Bandhan Bank has attracted positive attention from several brokerage houses following its robust performance in Q2, marked by significant profit growth and resilience in asset quality.

Jefferies initiated coverage with a “Buy” rating and a target price of ₹240. It noted a profit of ₹9 billion, reflecting a 30 per cent year-on-year increase that exceeded expectations. Jefferies highlighted the bank’s conservative cooling-off period, a high share of unique borrowers, and improved credit scores, which have collectively contributed to the quality of microfinance institution loans.

Macquariealso rated Bandhan Bank as “Outperform,” with a target price of ₹250. While the bank’s profit after tax missed estimates due to higher operational expenses, Macquarie pointed out that lower credit costs partly offset this.
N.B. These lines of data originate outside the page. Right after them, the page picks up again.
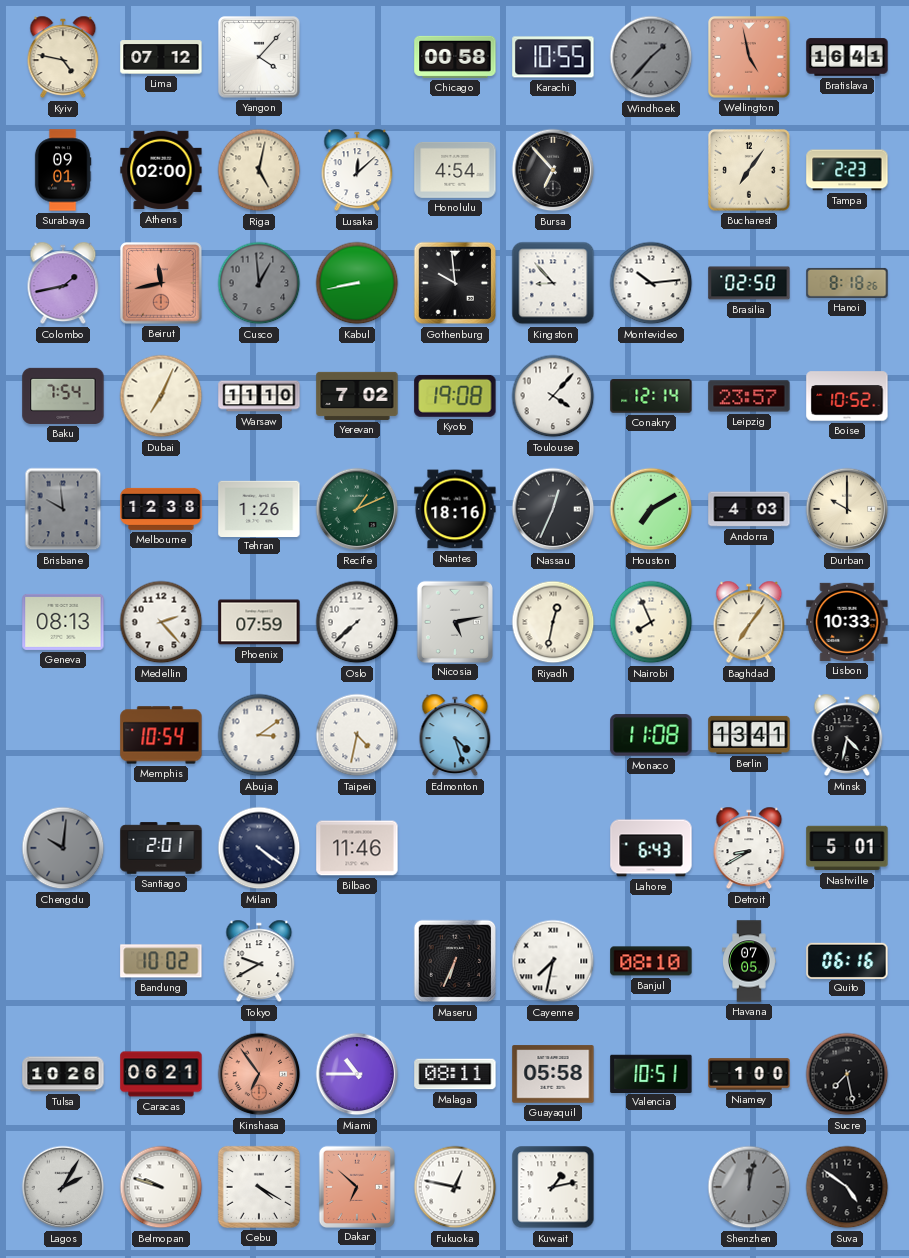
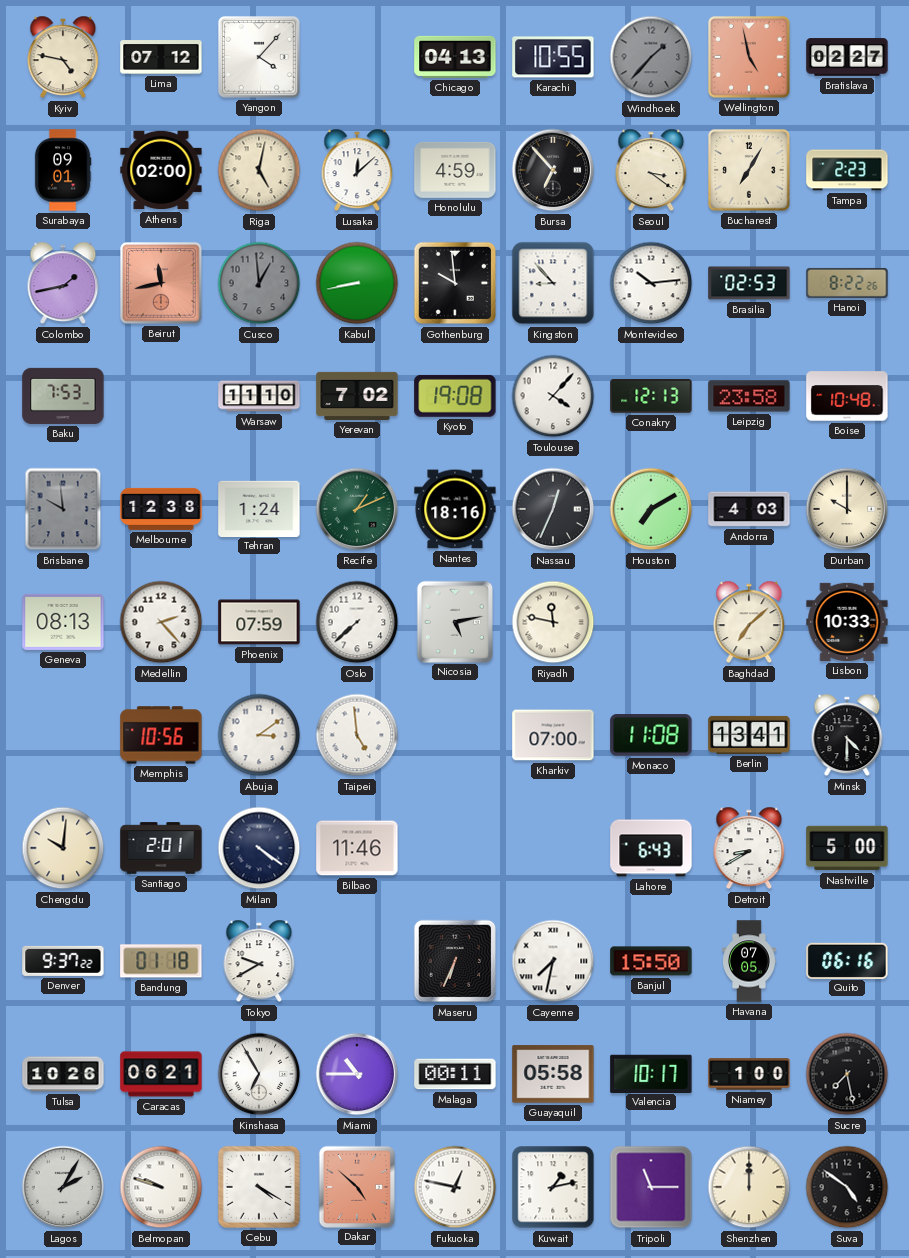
Chicago: 00:58 -> 04:13
Bratislava: 16:41 -> 02:27
Honolulu: 4:54 -> 4:59
Seoul: none -> 3:21
Bucharest: 7:06 -> 7:05
Brasilia: 02:50 -> 02:53
Hanoi: 8:18 -> 8:22
Baku: 7:54 -> 7:53
Dubai: 7:04 -> none
Conakry: 12:14 -> 12:13
Leipzig: 23:57 -> 23:58
Boise: 10:52 -> 10:48
Tehran: 1:26 -> 1:24
Riyadh: 12:32 -> 11:47
Nairobi: 7:56 -> none
Baghdad: 7:06 -> 7:08
Memphis: 10:54 -> 10:56
Taipei: 4:32 -> 4:59
Edmonton: 4:27 -> none
Kharkiv: none -> 07:00
Minsk: 4:32 -> 4:30
Chengdu dial: grey -> cream
Nashville: 5:01 -> 5:00
Denver: none -> 9:37
Bandung: 10:02 -> 01:18
Banjul: 08:10 -> 15:50
Kinshasa: 6:54 -> 6:55
Kinshasa dial: salmon -> white
Malaga: 08:11 -> 00:11
Valencia: 10:51 -> 10:17
Dakar: 6:52 -> 4:52
Tripoli: none -> 11:15
Shenzhen: 12:02 -> 12:00
Shenzhen dial: grey -> cream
The firm remains focused on monitoring the bank’s stress pool, with management targeting credit costs of 1.8 per cent-2 per cent for FY25, and noted that the risk-reward profile appears favourable at a 1x FY26 price-to-book ratio valuation.

CLSA shared an “Outperform” rating with a target price of ₹240, emphasising that asset quality is better than anticipated. With slippages remaining stable, CLSA expressed confidence in the microfinance segment and noted the bank’s proactive recognition of stress compared to peers over FY23 and FY24.
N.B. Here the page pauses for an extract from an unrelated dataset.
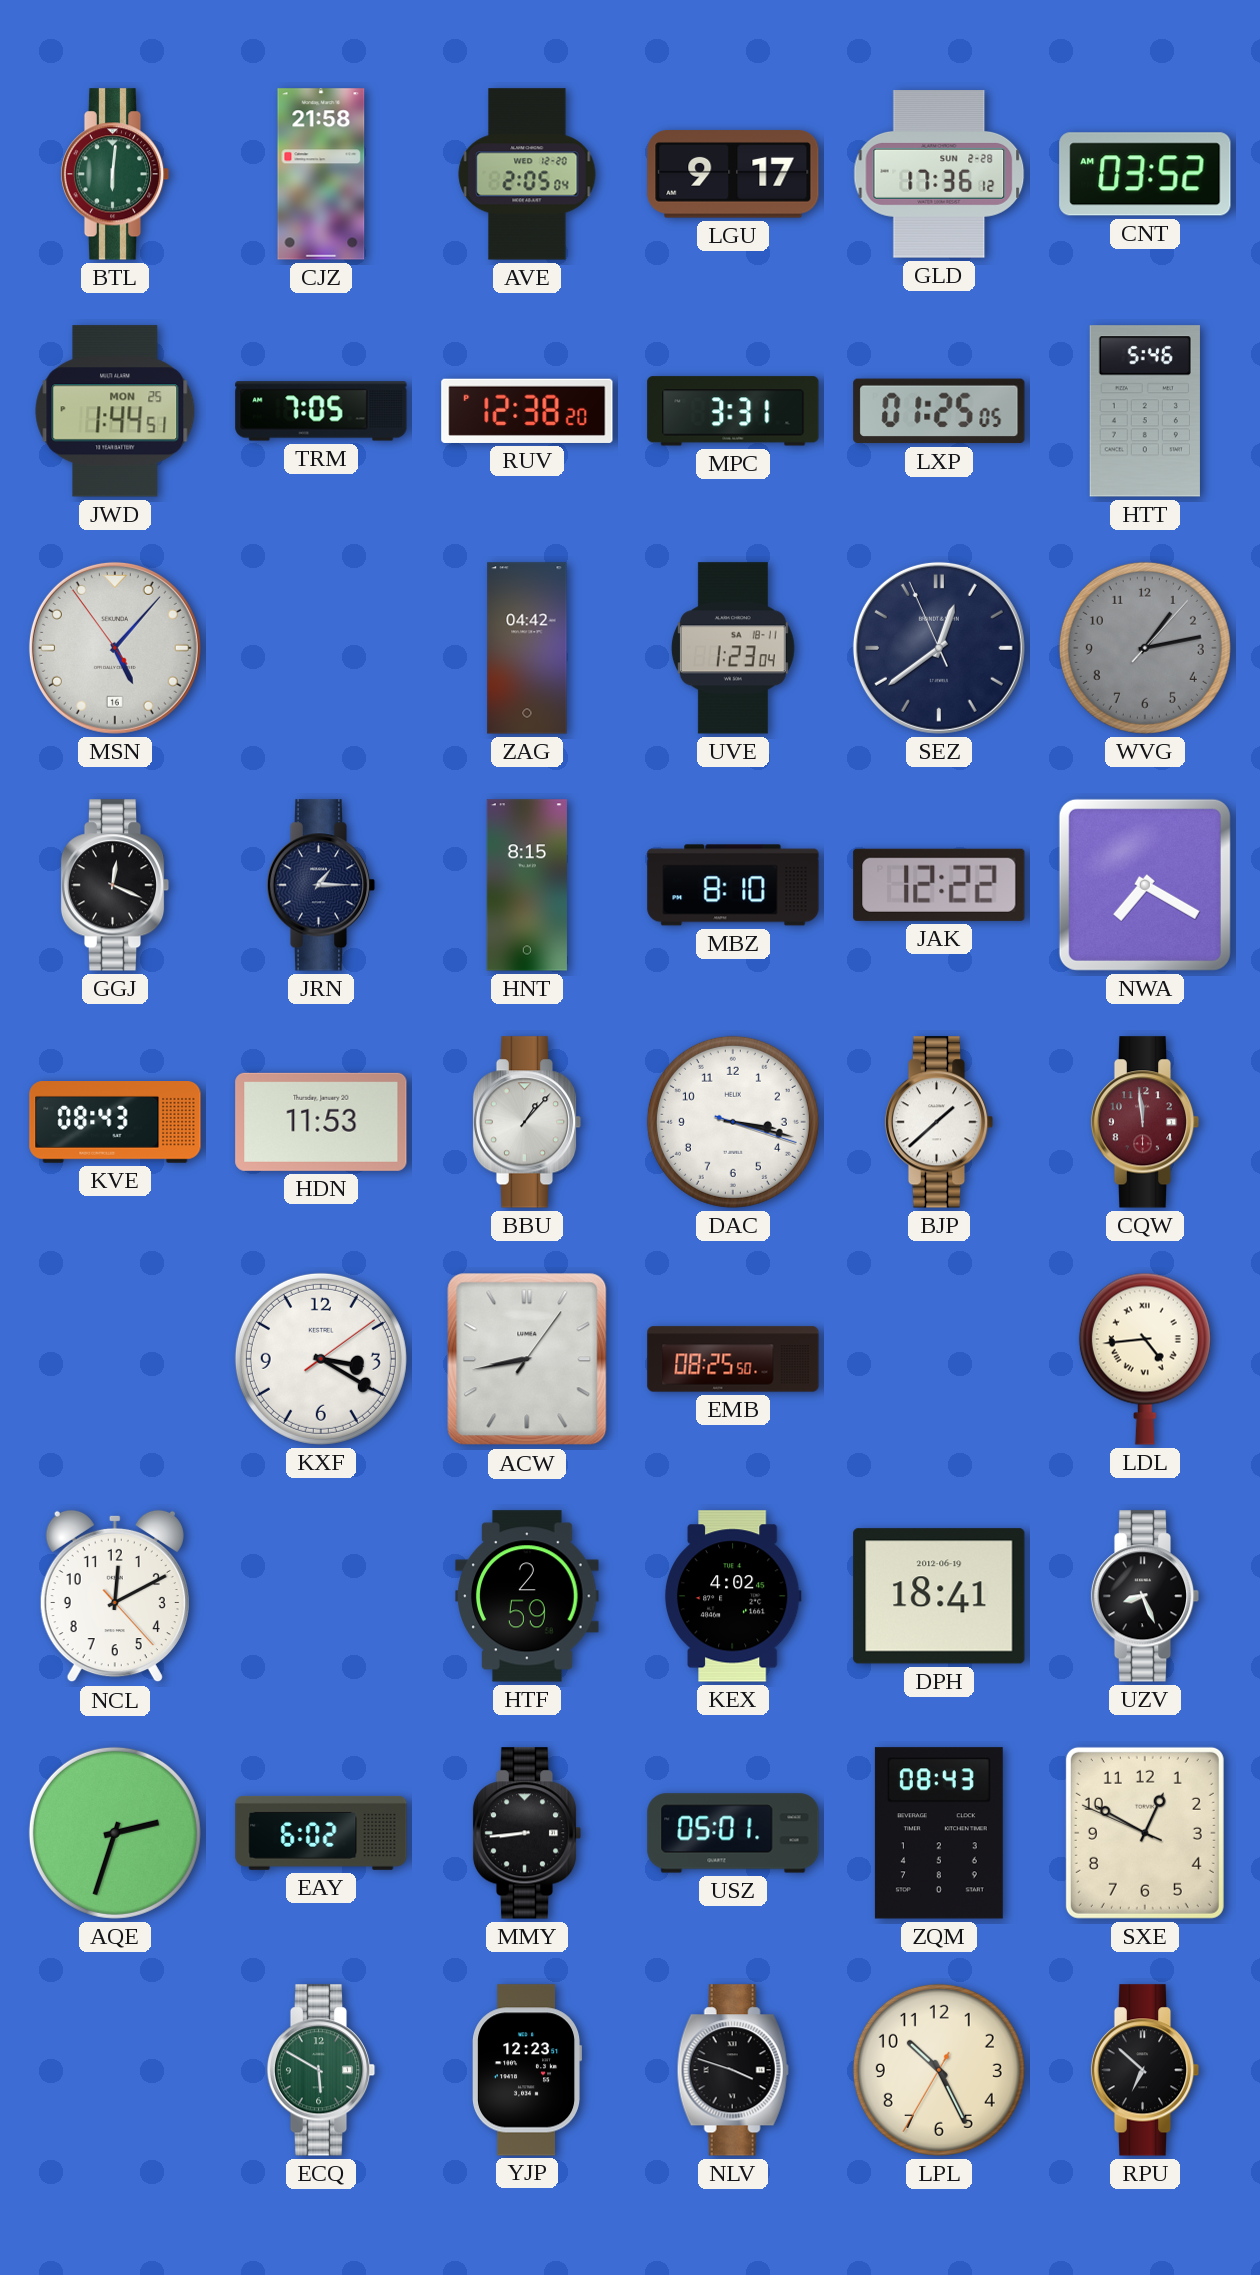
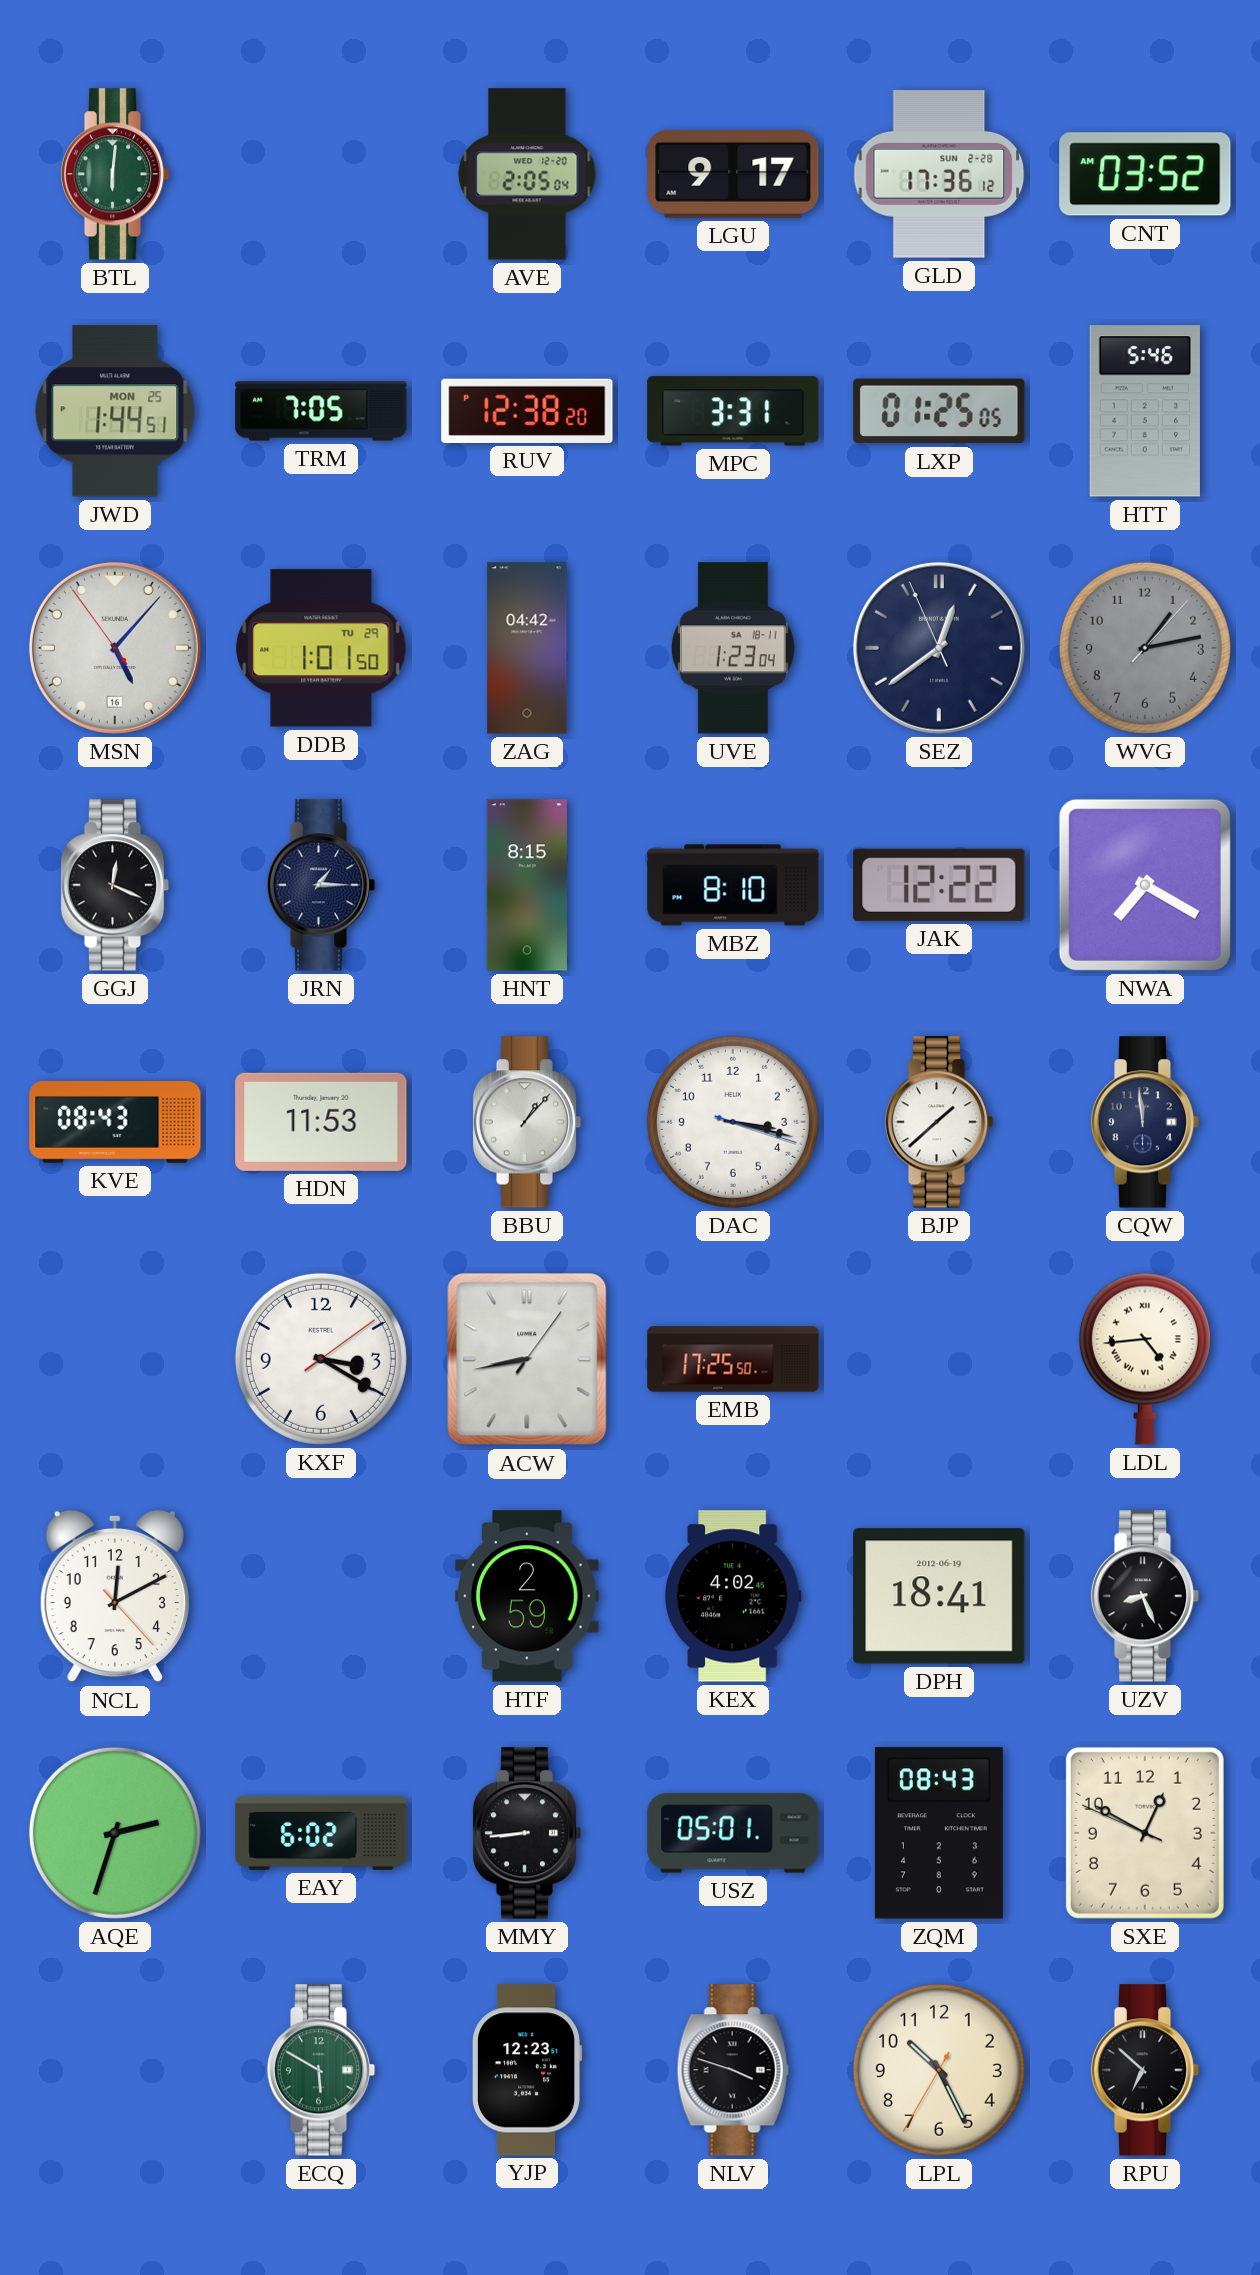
CJZ: 21:58 -> none
DDB: none -> 1:01
CQW dial: burgundy -> navy
EMB: 08:25 -> 17:25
Nomura upgraded Bandhan Bank to “Neutral” with a target price of ₹180, acknowledging a steady performance in a challenging environment. However, despite healthy loan and deposit growth, they remained cautious due to the overall outlook for the MFI sector.
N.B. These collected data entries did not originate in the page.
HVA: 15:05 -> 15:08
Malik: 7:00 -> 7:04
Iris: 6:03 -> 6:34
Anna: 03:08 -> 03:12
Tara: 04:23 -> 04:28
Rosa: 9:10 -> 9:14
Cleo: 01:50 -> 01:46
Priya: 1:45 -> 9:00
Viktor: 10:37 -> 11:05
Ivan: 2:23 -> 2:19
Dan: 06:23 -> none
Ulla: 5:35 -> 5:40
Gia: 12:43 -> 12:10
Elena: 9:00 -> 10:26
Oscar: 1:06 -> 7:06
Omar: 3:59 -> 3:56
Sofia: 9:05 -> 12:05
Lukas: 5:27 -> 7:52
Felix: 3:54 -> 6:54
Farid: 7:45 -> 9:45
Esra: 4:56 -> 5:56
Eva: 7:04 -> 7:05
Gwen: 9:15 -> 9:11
Kotak Institutional Equities reiterated a “Buy” rating with a target price of ₹250. They pointed to a healthy 30 per cent year-on-year earnings growth, driven by a 17 per cent increase in operating profit and a decrease in provisions. They noted slippages of 3.5 per cent and credit costs at 2 per cent, suggesting that early warning indicators suggest the bank’s portfolio could show resilience during this MFI cycle.